Sebastien Brault is a Montreal-based tech startup entrepreneur. He has founded five online businesses and is currently CEO of Wingocard, a provider of mobile banking systems tailored for teens.
Take on Debt Strategically
Debt isn’t a four-letter word. There are right times and reasons for taking on debt; the key is to do it strategically–with a plan for fully paying it off. Routinely racking up credit card debt with shopping and entertainment expenses that are well outside your budget isn’t strategic debt; buying a reliable, safe, and well-priced vehicle to get you to and from your job could be.
Paying off your debts on time and consistently should help you build a credit score and credit history that impresses lenders so that you qualify for better rates on everything from mortgages to insurance policies down the road. It could even come into play someday if you have an employer who checks your credit before offering you a job.
Don’t expect to have everything your parents have right away and definitely don’t try to keep up with the Joneses – or Kardashians, for that matter. Make smart choices with your money, live on a budget and within your means, save for the big things you want to buy or do and take on debt strategically, with a plan for paying it off.
Brooklyn Lowery is Senior Manager and Site Editor for CardRatings.com, an original credit card rating and review site. She has provided interviews and commentary for Forbes, Yahoo! Finance, CNBC, Kiplinger, among others.
Chief Investment Officer
Develop the Habit of Saving
1) Develop savings habits. Your expenses are low and if you make savings a priority, you will be able to keep the savings percentage in line as your expenses go up. If you don’t develop savings habits now, you will just spend all the money you make once you start making the money.
2) Why do you view money and debt the way you view them? How did you develop your money scripts? If you don’t know what money scripts are, google it. Who taught you and why are they right or wrong? Do research, read, and learn. Don’t just listen to one person (perhaps your parents) but challenge their reasons. What works for one person may not work for another person.
Tolen Teigen is Chief Investment Officer and a part-owner of Financial Decisions. He oversees investment portfolios for individual and institutional clients, specializing in retirement planning, estate planning, and tax minimization strategies.
Understand the Value of Time Over the Value of Money
Working in fintech I come across gems of financial advice on a regular basis…I also come across the contrasting advice that’s closer to a lump of coal.
The #1 piece of financial advice I’d offer to today’s teens would be to understand the value of time over the value of money.
When teenagers first start coming into money a $100 bill can feel like it opens up their entire world. As their savings increase, it’s easy to think that they’ve unlocked financial freedom. I’d recommend pivoting to a view where understanding the value of time is more freeing.
For example, it’s not important whether you’re making serious bank in your teens, but how you’re spending your time.

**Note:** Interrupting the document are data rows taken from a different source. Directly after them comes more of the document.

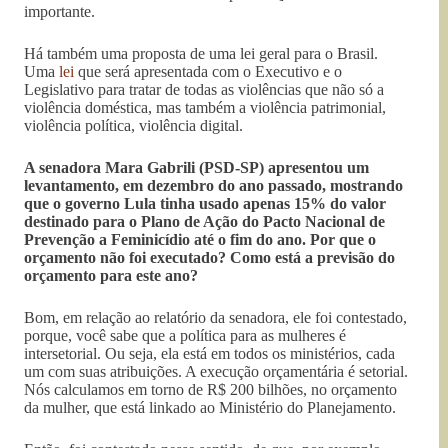
importante.
Há também uma proposta de uma lei geral para o Brasil.
Uma
lei
que será apresentada com o Executivo e o
Legislativo para tratar de todas as violências que não só a
violência doméstica, mas também a violência patrimonial,
violência política, violência digital.
A senadora Mara Gabrili (PSD-SP) apresentou um
levantamento, em dezembro do ano passado, mostrando
que o
governo Lula tinha usado apenas 15% do valor
destinado para o Plano de Ação do Pacto Nacional de
Prevenção a Feminicídio até o fim do ano. Por que o
orçamento não foi executado? Como está a previsão do
orçamento para este ano?
Bom, em relação ao relatório da senadora, ele foi contestado,
porque, você sabe que a política para as mulheres é
intersetorial. Ou seja, ela está em todos os ministérios, cada
um com suas atribuições. A execução orçamentária é setorial.
Nós calculamos em torno de R$ 200 bilhões, no orçamento
da mulher, que está linkado ao Ministério do Planejamento.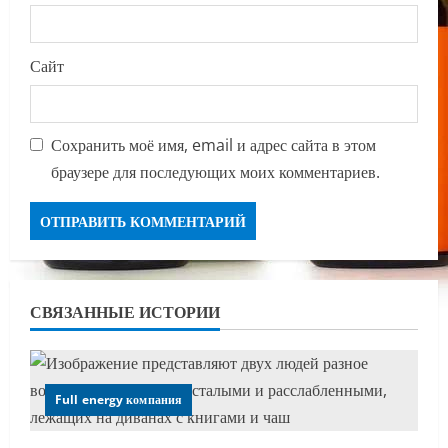
Сайт
Сохранить моё имя, email и адрес сайта в этом
браузере для последующих моих комментариев.
СВЯЗАННЫЕ ИСТОРИИ
Full energy компания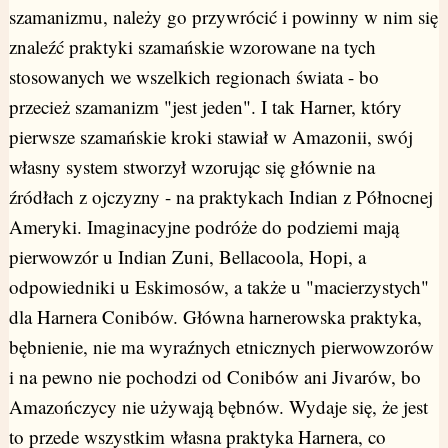
szamanizmu, należy go przywrócić i powinny w nim się
znaleźć praktyki szamańskie wzorowane na tych
stosowanych we wszelkich regionach świata - bo
przecież szamanizm "jest jeden". I tak Harner, który
pierwsze szamańskie kroki stawiał w Amazonii, swój
własny system stworzył wzorując się głównie na
źródłach z ojczyzny - na praktykach Indian z Północnej
Ameryki. Imaginacyjne podróże do podziemi mają
pierwowzór u Indian Zuni, Bellacoola, Hopi, a
odpowiedniki u Eskimosów, a także u "macierzystych"
dla Harnera Conibów. Główna harnerowska praktyka,
bębnienie, nie ma wyraźnych etnicznych pierwowzorów
i na pewno nie pochodzi od Conibów ani Jivarów, bo
Amazończycy nie używają bębnów. Wydaje się, że jest
to przede wszystkim własna praktyka Harnera, co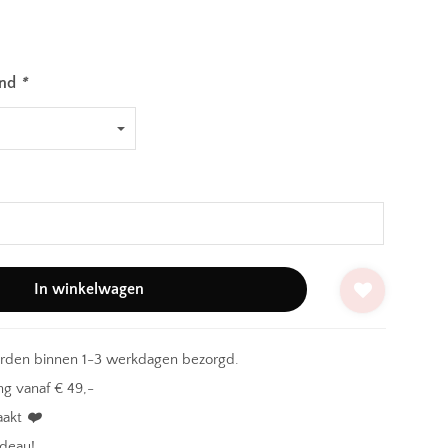
and
*
In winkelwagen
orden binnen 1-3 werkdagen bezorgd.
g vanaf € 49,-
aakt
❤️
adeau!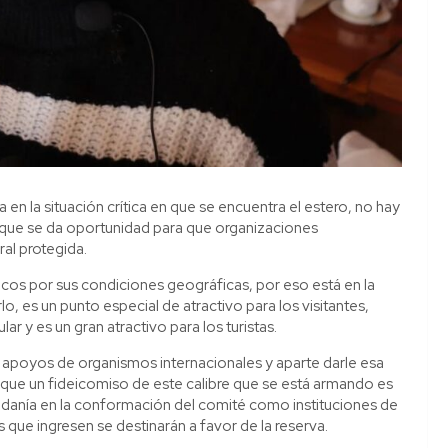
en la situación crítica en que se encuentra el estero, no hay
lo que se da oportunidad para que organizaciones
al protegida.
nicos por sus condiciones geográficas, por eso está en la
lo, es un punto especial de atractivo para los visitantes,
 y es un gran atractivo para los turistas.
r apoyos de organismos internacionales y aparte darle esa
o que un fideicomiso de este calibre que se está armando es
dadanía en la conformación del comité como instituciones de
 que ingresen se destinarán a favor de la reserva.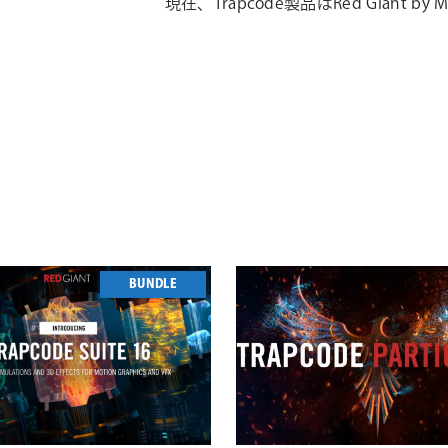
現在、Trapcode製品はRed Giant 
BUNDLE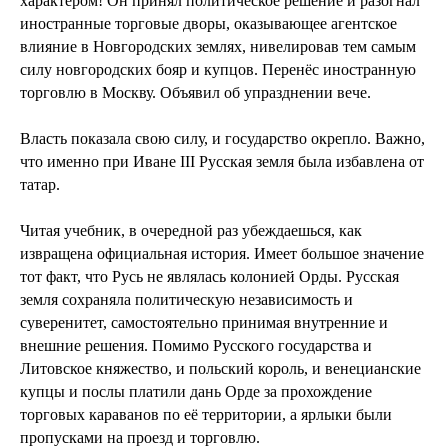
характером! Он принял политическое решение и разогнал
иностранные торговые дворы, оказывающее агентское
влияние в Новгородских землях, нивелировав тем самым
силу новгородских бояр и купцов. Перенёс иностранную
торговлю в Москву. Объявил об упразднении вече.
Власть показала свою силу, и государство окрепло. Важно,
что именно при Иване III Русская земля была избавлена от
татар.
Читая учебник, в очередной раз убеждаешься, как
извращена официальная история. Имеет большое значение
тот факт, что Русь не являлась колонией Орды. Русская
земля сохраняла политическую независимость и
суверенитет, самостоятельно принимая внутренние и
внешние решения. Помимо Русского государства и
Литовское княжество, и польский король, и венецианские
купцы и послы платили дань Орде за прохождение
торговых караванов по её территории, а ярлыки были
пропусками на проезд и торговлю.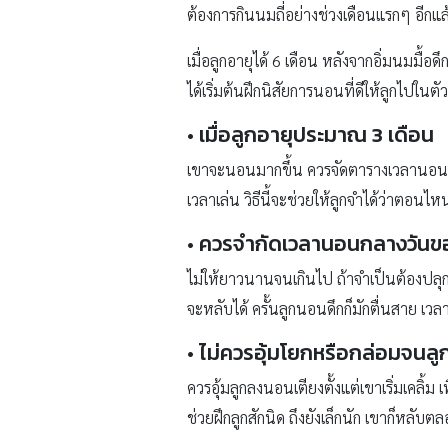
ต้องการกินนมถี่อย่างช่วงเดือนแรกๆ อีกแล
เมื่อลูกอายุได้ 6 เดือน หลังจากอิ่มนมมื้
ได้เริ่มต้นฝึกนิสัยการนอนที่ดีให้ลูกไปในต
• เมื่อลูกอายุประมาณ 3 เดือน
เขาจะนอนมากขึ้น ควรจัดตารางเวลานอนกลา
เวลาเล่น วิธีนี้จะช่วยให้ลูกจำได้ว่าตอ
• ควรจำกัดเวลานอนกลางวันข
ไม่ให้ยาวนานจนเกินไป ถ้าจำเป็นต้องปลุกเ
จะหลับได้ ครั้นลูกนอนดึกก็มักตื่นสาย เ
• ไม่ควรอุ้มโยกหรือกล่อมจนลู
ควรอุ้มลูกลงนอนเตียงตั้งแต่เขาเริ่มเคลิ้ม เ
ช่วยฝึกลูกสักนิด ถึงยังเล็กนัก เขาก็หลับตล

This time could be spent earning interest on an existing account, or the time could be spent finding new ways to monetize a past-time or hobby.
It’s a mistake to think earning money is the be-all and end-all. In reality, taking your money and learning how to use your existing time to leverage that value – or simply learning how to profit from your free time – is a more important message.

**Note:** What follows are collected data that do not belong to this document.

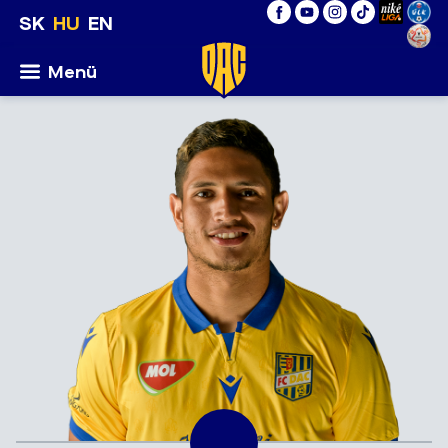
SK
HU
EN
Menü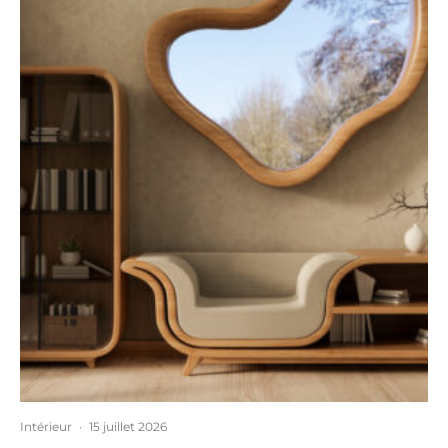
Intérieur
·
15 juillet 2026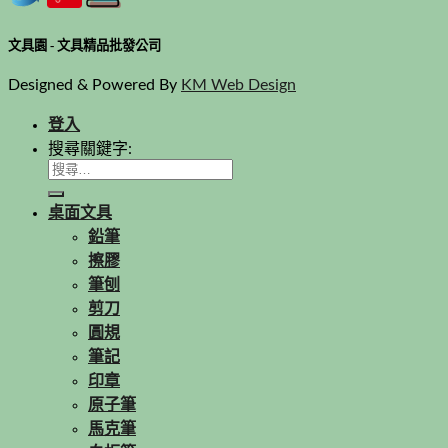
文具園 - 文具精品批發公司
Designed & Powered By
KM Web Design
登入
搜尋關鍵字:
桌面文具
鉛筆
擦膠
筆刨
剪刀
圓規
筆記
印章
原子筆
馬克筆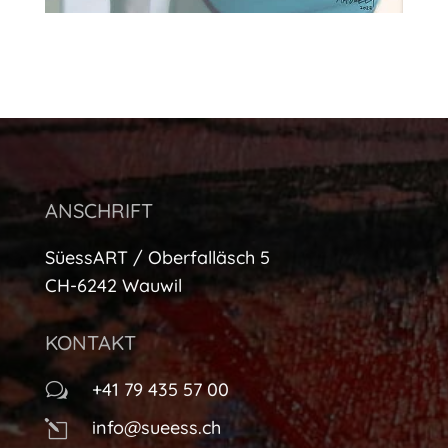
ANSCHRIFT
SüessART / Oberfalläsch 5
CH-6242 Wauwil
KONTAKT
+41 79 435 57 00
w
info@sueess.ch
l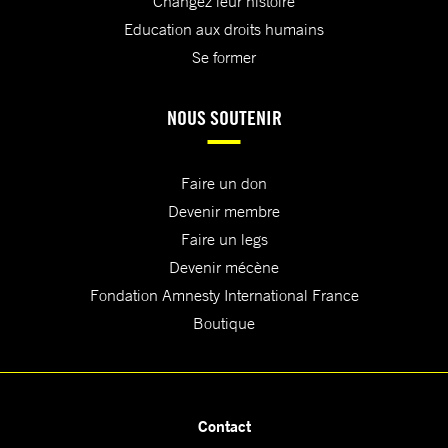
Changez leur histoire
Education aux droits humains
Se former
NOUS SOUTENIR
Faire un don
Devenir membre
Faire un legs
Devenir mécène
Fondation Amnesty International France
Boutique
Contact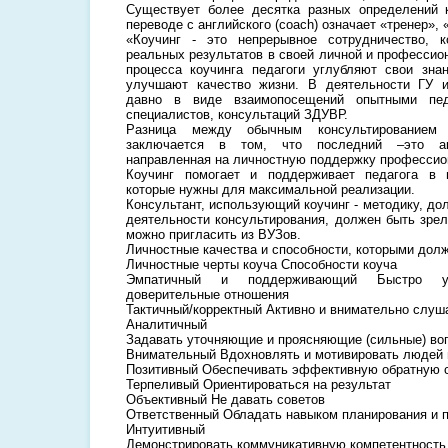
Существует более десятка разных определений к
переводе с английского (coach) означает «тренер», 
«Коучинг - это непрерывное сотрудничество, к
реальных результатов в своей личной и профессио
процесса коучинга педагоги углубляют свои зн
улучшают качество жизни. В деятельности ГУ и
давно в виде взаимопосещений опытными пед
специалистов, консультаций ЗДУВР.
Разница между обычным консультированием 
заключается в том, что последний –это ак
направленная на личностную поддержку профессио
Коучинг помогает и поддерживает педагога в 
которые нужны для максимальной реализации.
Консультант, использующий коучинг - методику, до
деятельности консультирования, должен быть зрел
можно пригласить из ВУЗов.
Личностные качества и способности, которыми долж
Личностные черты коуча Способности коуча
Эмпатичный и поддерживающий Быстро ус
доверительные отношения
Тактичный/корректный Активно и внимательно слуш
Аналитичный
Задавать уточняющие и проясняющие (сильные) во
Внимательный Вдохновлять и мотивировать людей 
Позитивный Обеспечивать эффективную обратную 
Терпеливый Ориентироваться на результат
Объективный Не давать советов
Ответственный Обладать навыком планирования и п
Интуитивный
Демонстрировать коммуникативную компетентность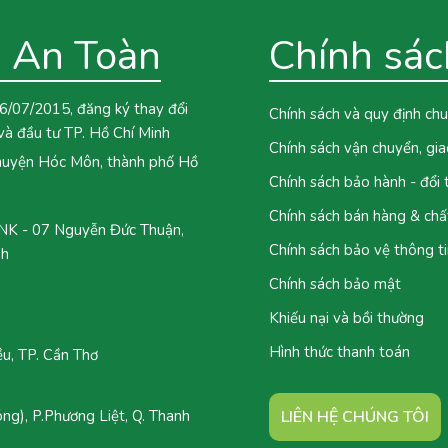
 An Toàn
Chính sác
6/07/2015, đăng ký thay đổi
Chính sách và quy định ch
và đầu tư TP. Hồ Chí Minh
Chính sách vận chuyển, gi
 huyện Hóc Môn, thành phố Hồ
Chính sách bảo hành - đổi
Chính sách bán hàng & chấ
 - 07 Nguyễn Đức Thuận,
Chính sách bảo vệ thông ti
nh
Chính sách bảo mật
Khiếu nại và bồi thường
Hình thức thanh toán
u, TP. Cần Thơ
g), P.Phương Liệt, Q. Thanh
LIÊN HỆ CHÚNG TÔI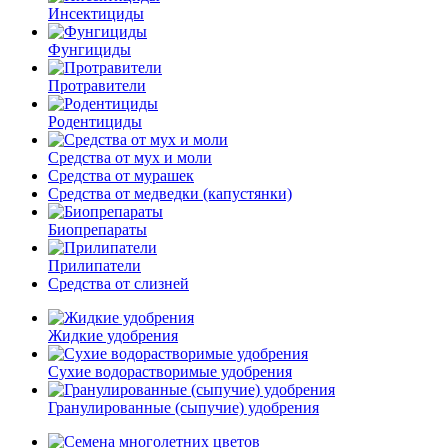
Инсектициды
Фунгициды
Протравители
Родентициды
Средства от мух и моли
Средства от мурашек
Средства от медведки (капустянки)
Биопрепараты
Прилипатели
Средства от слизней
Жидкие удобрения
Сухие водорастворимые удобрения
Гранулированные (сыпучие) удобрения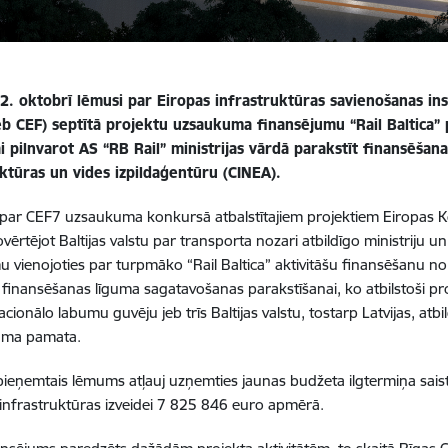
12. oktobrī lēmusi par Eiropas infrastruktūras savienošanas i
 jeb CEF) septītā projektu uzsaukuma finansējumu “Rail Baltica
ai pilnvarot AS “RB Rail” ministrijas vārdā parakstīt finansēšan
uktūras un vides izpildaģentūru (CINEA).
r CEF7 uzsaukuma konkursā atbalstītajiem projektiem Eiropas Komi
novērtējot Baltijas valstu par transporta nozari atbildīgo ministrij
u vienojoties par turpmāko “Rail Baltica” aktivitāšu finansēšanu n
 finansēšanas līguma sagatavošanas parakstīšanai, ko atbilstoši pro
acionālo labumu guvēju jeb trīs Baltijas valstu, tostarp Latvijas, atbi
juma pamata.
pieņemtais lēmums atļauj uzņemties jaunas budžeta ilgtermiņa saistī
 infrastruktūras izveidei 7 825 846 euro apmērā.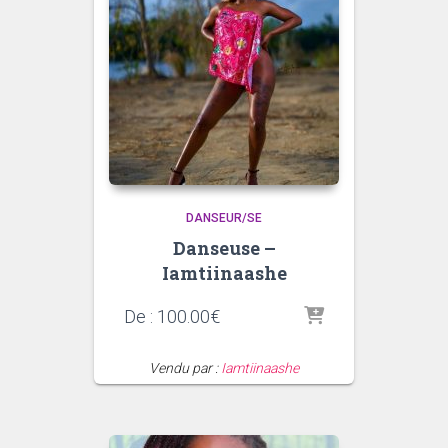
DANSEUR/SE
Danseuse –
Iamtiinaashe
De :
100.00
€
Vendu par :
Iamtiinaashe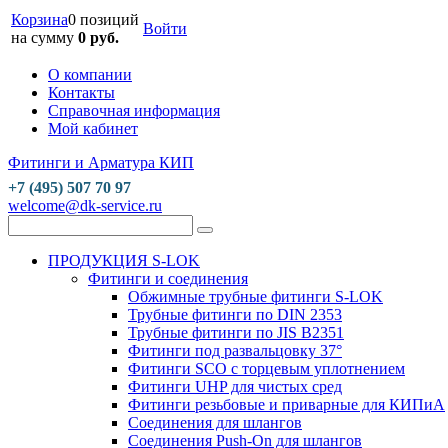
Корзина
0 позиций
Войти
на сумму
0 руб.
О компании
Контакты
Справочная информация
Мой кабинет
Фитинги и Арматура КИП
+7 (495) 507 70 97
welcome@dk-service.ru
ПРОДУКЦИЯ S-LOK
Фитинги и соединения
Обжимные трубные фитинги S-LOK
Трубные фитинги по DIN 2353
Трубные фитинги по JIS B2351
Фитинги под развальцовку 37°
Фитинги SCO с торцевым уплотнением
Фитинги UHP для чистых сред
Фитинги резьбовые и приварные для КИПиА
Соединения для шлангов
Соединения Push-On для шлангов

This comes back to the old expression that your money should work for you. You shouldn’t work for your money. While the days of living off interest alone or finding lasting passive income may be decades away, the earlier teens internalize this message, the better off they’ll be in the long run.
Mitchel Harad is a business consultant leading growth marketing teams for innovative insurance companies and consumer lenders.
Director and Principal Mortgage Broker
Don’t Spend More Than You Earn!
It is something I see time and time again as a mortgage broker. Clients come in with good (or even very impressive) incomes, yet very little savings, thanks to overspending and making lifestyle decisions that are eating away at their future financial security. In contrast, I have also met several clients who are not only surviving but thriving on lower wages, and when I ask them how they have managed to put together their home deposit, it comes down to the savvy things they do, and more crucially, the things they don’t do, in order to keep their spending in check.
If you can learn to live within your means as a teenager, you’ll set yourself up for a life where you are in control of your financial future.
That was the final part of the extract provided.